> **Exercise goal**:
Each entry below should be given again exactly; the pictures stay out.

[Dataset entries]
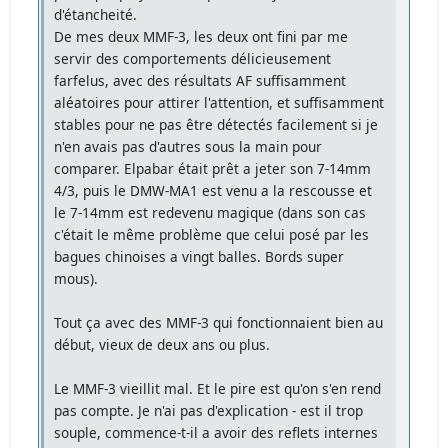
d'étancheité.
De mes deux MMF-3, les deux ont fini par me
servir des comportements délicieusement
farfelus, avec des résultats AF suffisamment
aléatoires pour attirer l'attention, et suffisamment
stables pour ne pas être détectés facilement si je
n'en avais pas d'autres sous la main pour
comparer. Elpabar était prêt a jeter son 7-14mm
4/3, puis le DMW-MA1 est venu a la rescousse et
le 7-14mm est redevenu magique (dans son cas
c'était le même problème que celui posé par les
bagues chinoises a vingt balles. Bords super
mous).
Tout ça avec des MMF-3 qui fonctionnaient bien au
début, vieux de deux ans ou plus.
Le MMF-3 vieillit mal. Et le pire est qu'on s'en rend
pas compte. Je n'ai pas d'explication - est il trop
souple, commence-t-il a avoir des reflets internes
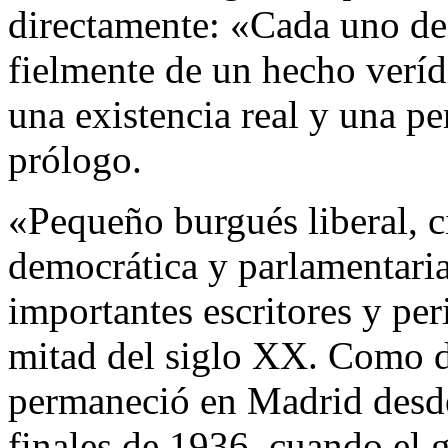
directamente: «Cada uno de 
fielmente de un hecho veríd
una existencia real y una pe
prólogo.
«Pequeño burgués liberal, 
democrática y parlamentari
importantes escritores y per
mitad del siglo XX. Como d
permaneció en Madrid desde 
finales de 1936, cuando el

> **Solution to this exercise**:
d'étancheité.
De mes deux MMF-3, les deux ont fini par me
servir des comportements délicieusement
farfelus, avec des résultats AF suffisamment
aléatoires pour attirer l'attention, et suffisamment
stables pour ne pas être détectés facilement si je
n'en avais pas d'autres sous la main pour
comparer. Elpabar était prêt a jeter son 7-14mm
4/3, puis le DMW-MA1 est venu a la rescousse et
le 7-14mm est redevenu magique (dans son cas
c'était le même problème que celui posé par les
bagues chinoises a vingt balles. Bords super
mous).
Tout ça avec des MMF-3 qui fonctionnaient bien au
début, vieux de deux ans ou plus.
Le MMF-3 vieillit mal. Et le pire est qu'on s'en rend
pas compte. Je n'ai pas d'explication - est il trop
souple, commence-t-il a avoir des reflets internes
directamente: «Cada uno de 
fielmente de un hecho veríd
una existencia real y una pe
prólogo.
«Pequeño burgués liberal, 
democrática y parlamentari
importantes escritores y per
mitad del siglo XX. Como d
permaneció en Madrid desde 
finales de 1936, cuando el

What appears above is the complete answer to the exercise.